Could Roko’s basilisk acausally bargain with a paperclip maximizer?

Christopher King13 Mar 2023 18:21 UTC

1 point

AI Risk Pascal's Mugging Acausal Trade Embedded Agency Roko's Basilisk Values handshakes AI

The idea of Roko’s basilisk is that it’s a friendly AI that acausally blackmails humans into working on alignment.

This was judged to not be effective because humans were too dumb to acausally bargain and there are acausal defenses to blackmail.

However, what if instead Roko’s basilisk acausually bargained with unaligned AIs, like paperclip maximizers?

In particular, we imagine that Roko’s basilisk would simulate many AI’s. If they spare humans, then the basilisk will devote some of the light cone to maximizing the simulated AI’s utility.
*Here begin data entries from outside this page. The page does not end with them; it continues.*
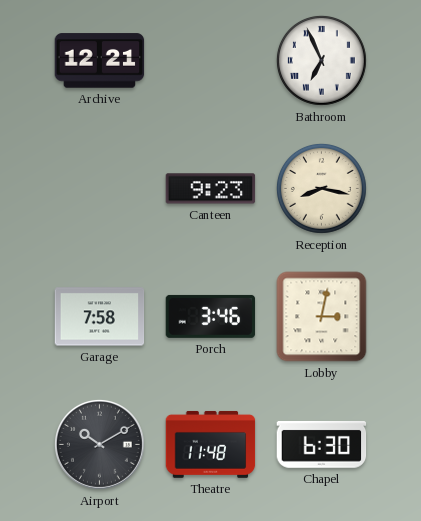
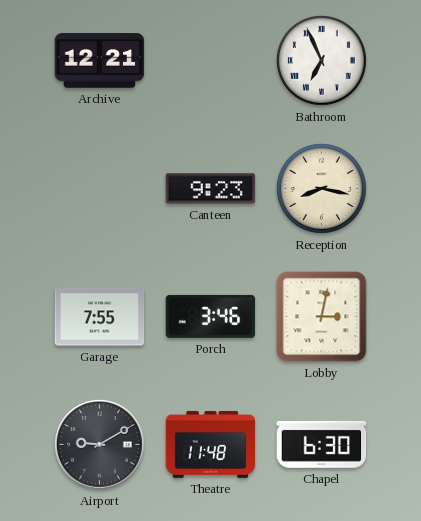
Garage: 7:58 -> 7:55
Airport: 10:10 -> 9:10
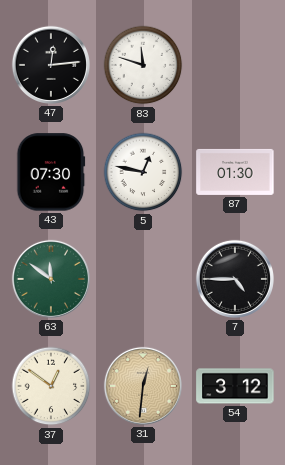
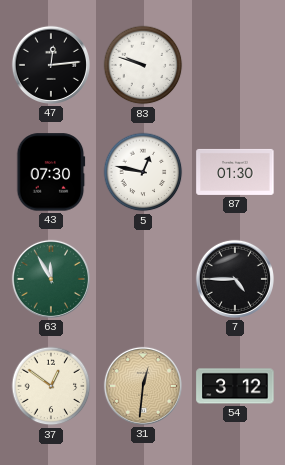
83: 11:48 -> 9:48
63: 11:51 -> 11:55
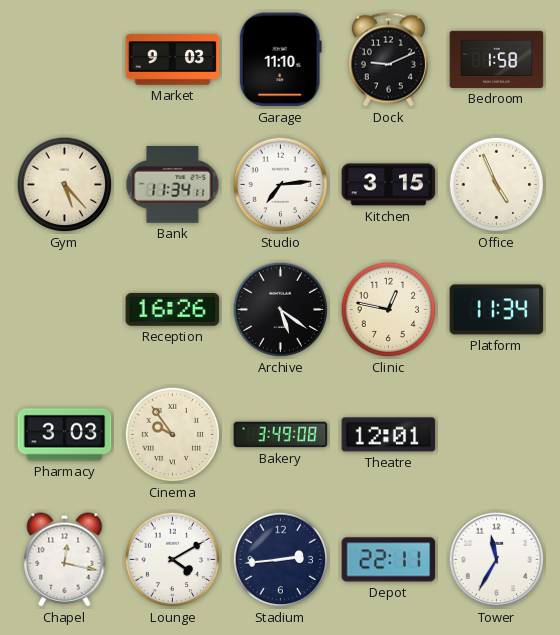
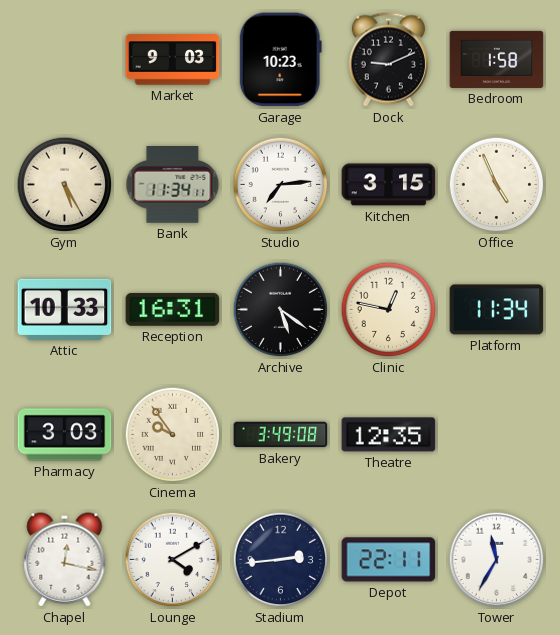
Garage: 11:10 -> 10:23
Gym: 5:23 -> 5:25
Attic: none -> 10:33
Reception: 16:26 -> 16:31
Theatre: 12:01 -> 12:35
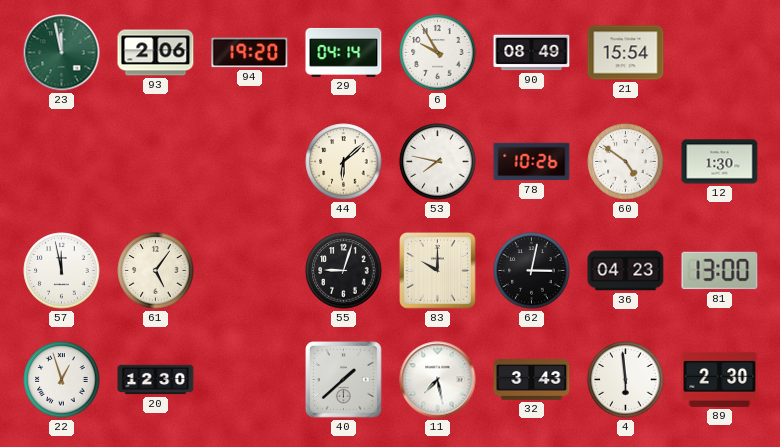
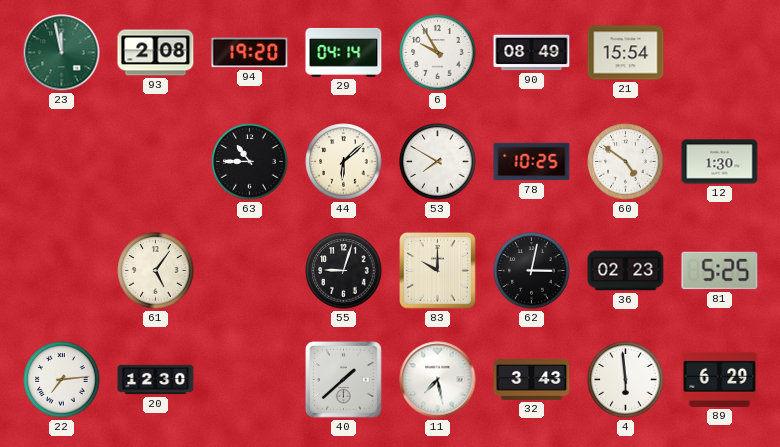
93: 2:06 -> 2:08
63: none -> 10:45
53: 7:47 -> 7:50
78: 10:26 -> 10:25
57: 11:58 -> none
36: 04:23 -> 02:23
81: 13:00 -> 5:25
22: 12:57 -> 7:14
89: 2:30 -> 6:29
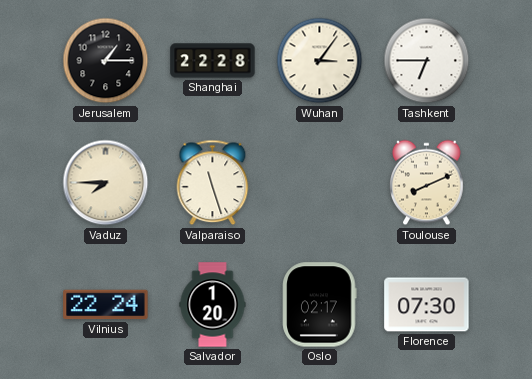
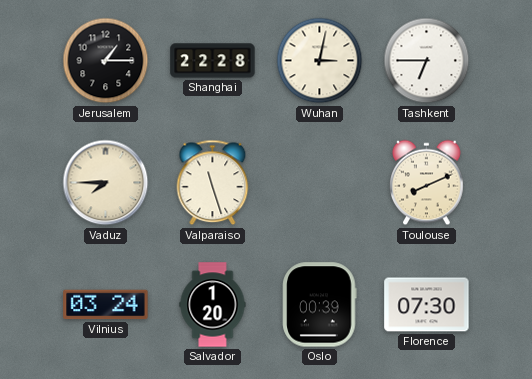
Wuhan: 3:06 -> 3:02
Vilnius: 22:24 -> 03:24
Oslo: 02:17 -> 00:39
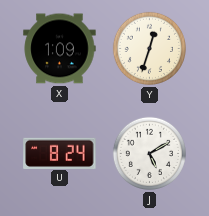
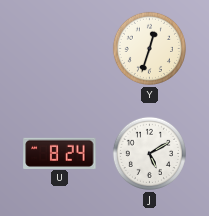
X: 1:09 -> none
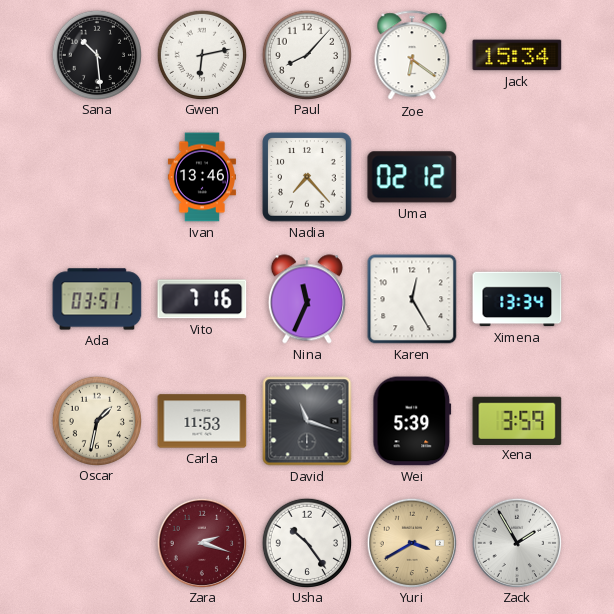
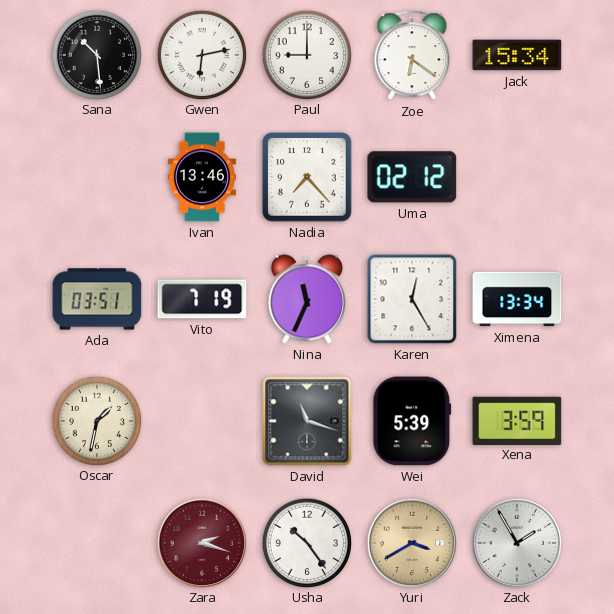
Paul: 8:07 -> 9:00
Vito: 7:16 -> 7:19
Carla: 11:53 -> none
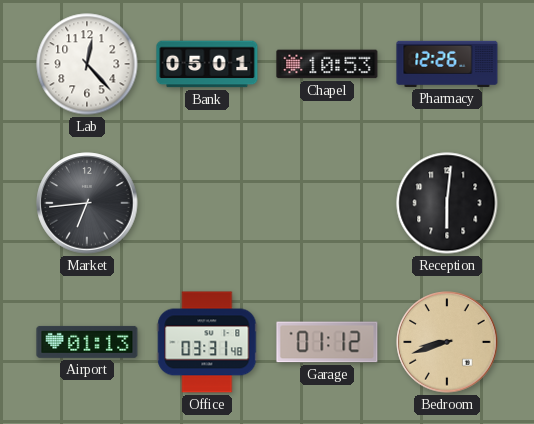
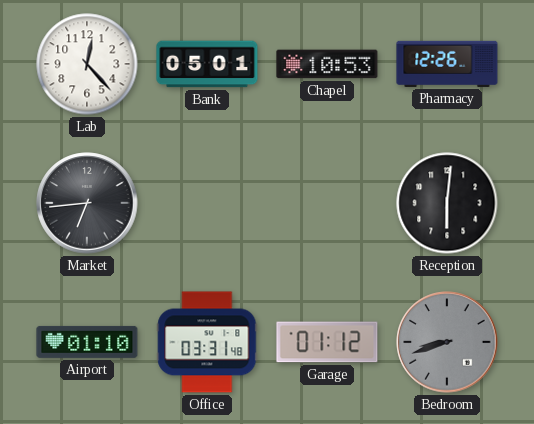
Airport: 01:13 -> 01:10
Bedroom dial: champagne -> grey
Now, the paperclip maximizer could reason acausally (EDIT: I’m still a bit fuzzy on this due to the simulation component, but Radford Neal is saying this argument should also work for a causal decision theorist!):

I might be in a simulation of a more powerful AI.
Roko’s basilisk is a slightly more likely candidate, since humans have at least a small bias towards building friendly AI v.s. any other specific utility maximizer.
Therefore, I ought to spare the humans and their solar system while turning the rest of the universe into paperclips. The gain from Roko’s basilisk liking me is much greater than a single solar system’s worth of paperclips.

A problem I see though is that if a large number of AIs comply, Roko’s basilisk might not have enough “universe” to acausally appease them all. This is on top of the fact that it’s already fighting the inductive bias against simulation and the potentially low probability that humans solve alignment 🤔.

How should Roko’s basilisk be designed so as to acausally save humanity? (Perhaps it should focus on the most likely “counterfactual” unaligned AIs?)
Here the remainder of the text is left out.